The drop in sales was the largest since March.

While both inventories and sales both fell, the inventory-to-sales ratio rose for the month to 1.32 months -- up .02 from August. The ratio measures how long goods can be expected to sit on store shelves before being sold.



A low inventory-to-sales ratio is good because the trucking industry derives much of its business from delivering goods to stores. When stores have stockpiles sitting around, they have no need to place new factory orders, which lowers demand for trucking services.

Companies have attempted to adjust to the economy slowdown by selling out of their stockpiled items and reduce their inventories. Experts said that if sales continue to be slow, it will be difficult for wholesalers to reduce their inventories and that could lead to fewer orders and thus extend the manufacturing slump, Bloomberg reported.

Productivity rose 2.2% in the business sector and 2.7% in the non-farm business sector, the Labor Dept. report said.

“In both the business and the non-farm business sectors, productivity increases in the third quarter occurred because hours fell more than output,” the report said.

Analysts had expected a 2% increase, according to Bloomberg.

he increased productivity was attributed to business’ slashing employee hours at the fastest rate in decades, the Associated Press said, along with massive job cuts aimed at dealing with a weakening economy.

In the manufacturing sector, a particularly important area for the trucking industry, overall productivity rose 1.1%. This increase was spearheaded by a 2.5% increase in productivity in durable goods manufacture.
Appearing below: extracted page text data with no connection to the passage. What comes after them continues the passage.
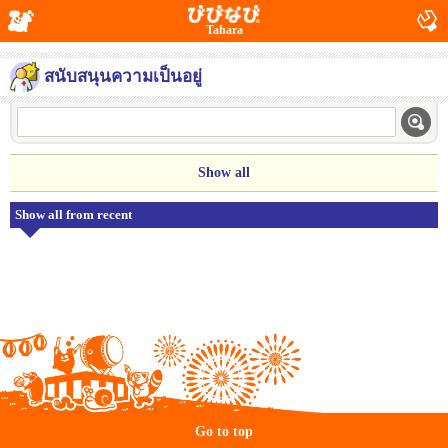
Tahara
สนับสนุนความเป็นอยู่
Show all
Show all from recent
Go to top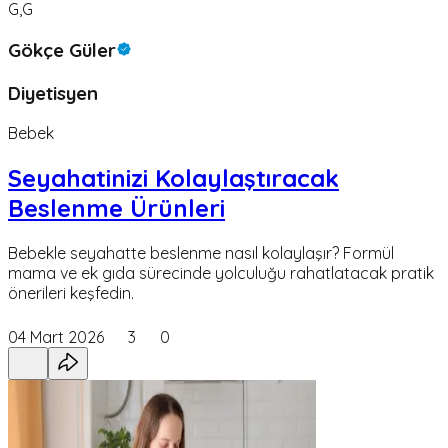
G,G
Gökçe Güler
Diyetisyen
Bebek
Seyahatinizi Kolaylaştıracak
Beslenme Ürünleri
Bebekle seyahatte beslenme nasıl kolaylaşır? Formül
mama ve ek gıda sürecinde yolculuğu rahatlatacak pratik
önerileri keşfedin.
04 Mart 2026
3
0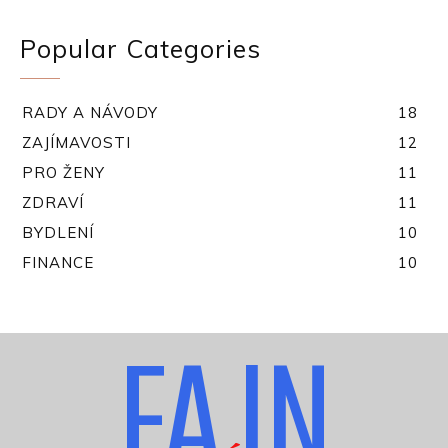
Popular Categories
RADY A NÁVODY
18
ZAJÍMAVOSTI
12
PRO ŽENY
11
ZDRAVÍ
11
BYDLENÍ
10
FINANCE
10
FAJN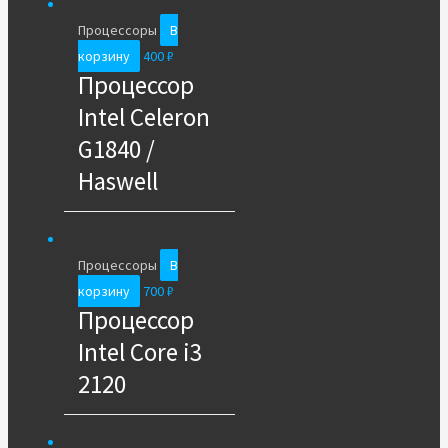
Процессоры
В
корзину
400
₽
Процессор
Intel Celeron
G1840 /
Haswell
Процессоры
В
корзину
700
₽
Процессор
Intel Core i3
2120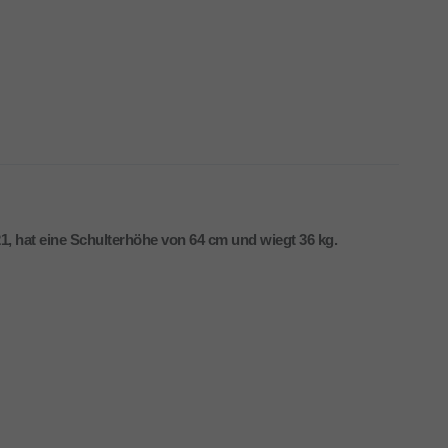
1, hat eine Schulterhöhe von 64 cm und wiegt 36 kg.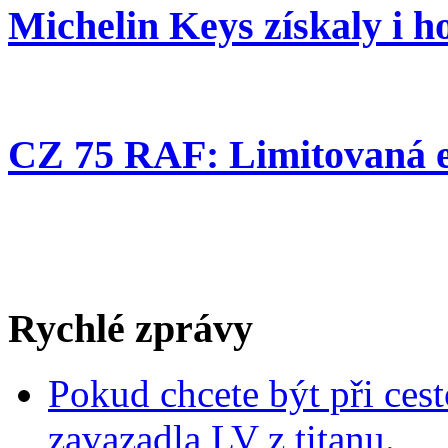
Michelin Keys získaly i h
CZ 75 RAF: Limitovaná e
Rychlé zprávy
Pokud chcete být při cest
zavazadla LV z titanu.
The trucking industry relies on manufacturing because it receives a good deal of business from manufacturers. Factories rely on trucks to deliver raw materials and to pick up finished goods and take them to retailers.

Also in the report, labor costs rose at a 1.8% rate, this is down from the previous quarter’s 2.6% rate. Labor costs are an indicator of inflationary pressure.

Experts had projected a 2.4% increase in labor costs, Bloomberg reported.